## Work task
Below are some records. Say how many of their lines include the string "être", giving only the number.

(Entries taken from a collection)
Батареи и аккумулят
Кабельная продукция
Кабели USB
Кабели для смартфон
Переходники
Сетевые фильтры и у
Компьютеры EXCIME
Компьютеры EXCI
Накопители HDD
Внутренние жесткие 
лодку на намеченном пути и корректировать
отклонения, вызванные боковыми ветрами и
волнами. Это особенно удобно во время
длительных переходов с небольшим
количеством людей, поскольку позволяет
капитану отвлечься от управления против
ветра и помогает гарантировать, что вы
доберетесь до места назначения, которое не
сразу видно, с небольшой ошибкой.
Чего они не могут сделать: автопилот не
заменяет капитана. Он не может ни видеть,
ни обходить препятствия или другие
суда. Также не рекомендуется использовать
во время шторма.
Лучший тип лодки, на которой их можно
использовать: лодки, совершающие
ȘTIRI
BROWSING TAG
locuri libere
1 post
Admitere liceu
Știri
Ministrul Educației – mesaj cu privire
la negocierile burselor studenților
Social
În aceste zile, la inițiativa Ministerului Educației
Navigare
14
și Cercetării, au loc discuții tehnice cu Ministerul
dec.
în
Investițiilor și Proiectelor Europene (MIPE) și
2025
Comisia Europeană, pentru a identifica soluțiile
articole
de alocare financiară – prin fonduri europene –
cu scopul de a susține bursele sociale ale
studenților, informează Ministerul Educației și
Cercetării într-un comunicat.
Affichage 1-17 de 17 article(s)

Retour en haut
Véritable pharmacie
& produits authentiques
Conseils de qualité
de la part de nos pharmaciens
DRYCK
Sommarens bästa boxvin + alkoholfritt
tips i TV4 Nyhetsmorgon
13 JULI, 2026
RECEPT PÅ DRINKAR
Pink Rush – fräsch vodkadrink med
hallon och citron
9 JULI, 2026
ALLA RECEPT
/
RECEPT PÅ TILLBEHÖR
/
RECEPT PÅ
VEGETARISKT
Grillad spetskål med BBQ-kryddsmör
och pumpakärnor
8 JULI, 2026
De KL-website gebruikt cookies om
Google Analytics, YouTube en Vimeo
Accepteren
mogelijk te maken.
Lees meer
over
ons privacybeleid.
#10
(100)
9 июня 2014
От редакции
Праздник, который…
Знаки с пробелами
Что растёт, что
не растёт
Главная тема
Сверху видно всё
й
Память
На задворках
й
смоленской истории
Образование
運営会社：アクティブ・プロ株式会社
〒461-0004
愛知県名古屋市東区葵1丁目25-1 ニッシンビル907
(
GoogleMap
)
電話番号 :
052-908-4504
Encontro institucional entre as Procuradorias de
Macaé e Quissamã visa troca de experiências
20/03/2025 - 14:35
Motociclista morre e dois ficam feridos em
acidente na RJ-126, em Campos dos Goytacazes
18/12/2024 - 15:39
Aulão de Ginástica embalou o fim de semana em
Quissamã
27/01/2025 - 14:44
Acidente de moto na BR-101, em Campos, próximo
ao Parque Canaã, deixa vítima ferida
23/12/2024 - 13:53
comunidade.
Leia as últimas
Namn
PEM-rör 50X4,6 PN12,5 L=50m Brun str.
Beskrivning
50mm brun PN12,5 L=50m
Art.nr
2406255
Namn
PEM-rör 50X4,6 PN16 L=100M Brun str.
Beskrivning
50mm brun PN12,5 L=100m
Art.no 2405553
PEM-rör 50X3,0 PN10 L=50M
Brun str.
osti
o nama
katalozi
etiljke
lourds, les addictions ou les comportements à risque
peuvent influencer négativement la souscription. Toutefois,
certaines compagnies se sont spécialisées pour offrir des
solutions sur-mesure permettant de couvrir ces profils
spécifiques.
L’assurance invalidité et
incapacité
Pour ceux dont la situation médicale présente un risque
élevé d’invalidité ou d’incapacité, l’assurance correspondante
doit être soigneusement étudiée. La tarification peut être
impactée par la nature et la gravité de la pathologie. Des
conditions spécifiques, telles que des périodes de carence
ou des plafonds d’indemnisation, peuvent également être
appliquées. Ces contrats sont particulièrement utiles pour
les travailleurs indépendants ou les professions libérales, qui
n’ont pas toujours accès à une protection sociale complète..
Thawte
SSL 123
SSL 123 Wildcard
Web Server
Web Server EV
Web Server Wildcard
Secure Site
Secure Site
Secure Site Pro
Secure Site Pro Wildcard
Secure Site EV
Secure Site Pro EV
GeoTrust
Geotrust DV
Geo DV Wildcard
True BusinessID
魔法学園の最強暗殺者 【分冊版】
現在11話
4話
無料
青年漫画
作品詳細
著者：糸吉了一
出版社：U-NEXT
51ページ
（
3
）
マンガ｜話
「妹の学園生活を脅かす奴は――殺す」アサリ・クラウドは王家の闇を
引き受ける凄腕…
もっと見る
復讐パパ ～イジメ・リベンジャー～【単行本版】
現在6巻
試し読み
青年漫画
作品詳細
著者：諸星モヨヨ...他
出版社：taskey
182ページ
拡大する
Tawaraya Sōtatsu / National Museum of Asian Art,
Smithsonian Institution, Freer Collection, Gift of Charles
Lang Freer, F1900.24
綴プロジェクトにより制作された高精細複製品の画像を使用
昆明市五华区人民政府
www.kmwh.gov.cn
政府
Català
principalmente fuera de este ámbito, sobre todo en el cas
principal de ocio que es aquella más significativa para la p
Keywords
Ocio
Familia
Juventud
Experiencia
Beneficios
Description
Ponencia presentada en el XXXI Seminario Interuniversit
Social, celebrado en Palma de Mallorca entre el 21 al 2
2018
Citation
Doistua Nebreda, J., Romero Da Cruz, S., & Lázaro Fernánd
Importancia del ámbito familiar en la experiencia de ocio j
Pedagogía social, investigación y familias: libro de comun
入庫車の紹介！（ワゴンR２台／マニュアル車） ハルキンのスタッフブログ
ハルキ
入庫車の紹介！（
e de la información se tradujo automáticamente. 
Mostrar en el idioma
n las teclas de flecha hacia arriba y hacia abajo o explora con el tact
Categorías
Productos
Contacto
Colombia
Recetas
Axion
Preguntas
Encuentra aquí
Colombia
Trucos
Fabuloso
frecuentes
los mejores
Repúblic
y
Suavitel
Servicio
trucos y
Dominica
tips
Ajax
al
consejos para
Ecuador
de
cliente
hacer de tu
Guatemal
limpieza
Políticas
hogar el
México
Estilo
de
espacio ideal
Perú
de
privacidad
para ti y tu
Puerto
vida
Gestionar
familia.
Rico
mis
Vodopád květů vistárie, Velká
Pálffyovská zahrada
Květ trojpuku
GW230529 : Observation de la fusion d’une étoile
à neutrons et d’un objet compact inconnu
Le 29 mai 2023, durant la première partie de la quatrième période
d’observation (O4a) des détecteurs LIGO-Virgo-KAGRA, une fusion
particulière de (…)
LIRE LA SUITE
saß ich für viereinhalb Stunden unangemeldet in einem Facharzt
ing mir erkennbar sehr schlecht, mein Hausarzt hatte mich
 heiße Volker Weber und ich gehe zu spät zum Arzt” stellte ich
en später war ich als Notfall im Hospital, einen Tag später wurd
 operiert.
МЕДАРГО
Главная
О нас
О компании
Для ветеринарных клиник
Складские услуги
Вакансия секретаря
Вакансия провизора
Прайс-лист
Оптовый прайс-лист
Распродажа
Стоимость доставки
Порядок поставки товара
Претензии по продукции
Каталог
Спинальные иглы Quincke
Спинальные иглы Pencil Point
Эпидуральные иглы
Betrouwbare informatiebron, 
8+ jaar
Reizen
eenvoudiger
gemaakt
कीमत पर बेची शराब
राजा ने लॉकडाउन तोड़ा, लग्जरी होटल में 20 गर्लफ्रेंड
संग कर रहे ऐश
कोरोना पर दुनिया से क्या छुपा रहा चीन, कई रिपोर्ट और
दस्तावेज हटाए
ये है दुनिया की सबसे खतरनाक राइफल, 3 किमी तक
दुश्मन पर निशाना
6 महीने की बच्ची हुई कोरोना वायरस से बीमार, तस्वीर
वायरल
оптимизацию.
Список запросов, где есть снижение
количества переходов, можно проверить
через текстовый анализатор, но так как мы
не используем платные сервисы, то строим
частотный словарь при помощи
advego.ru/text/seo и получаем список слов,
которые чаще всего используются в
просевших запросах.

## Task solution
2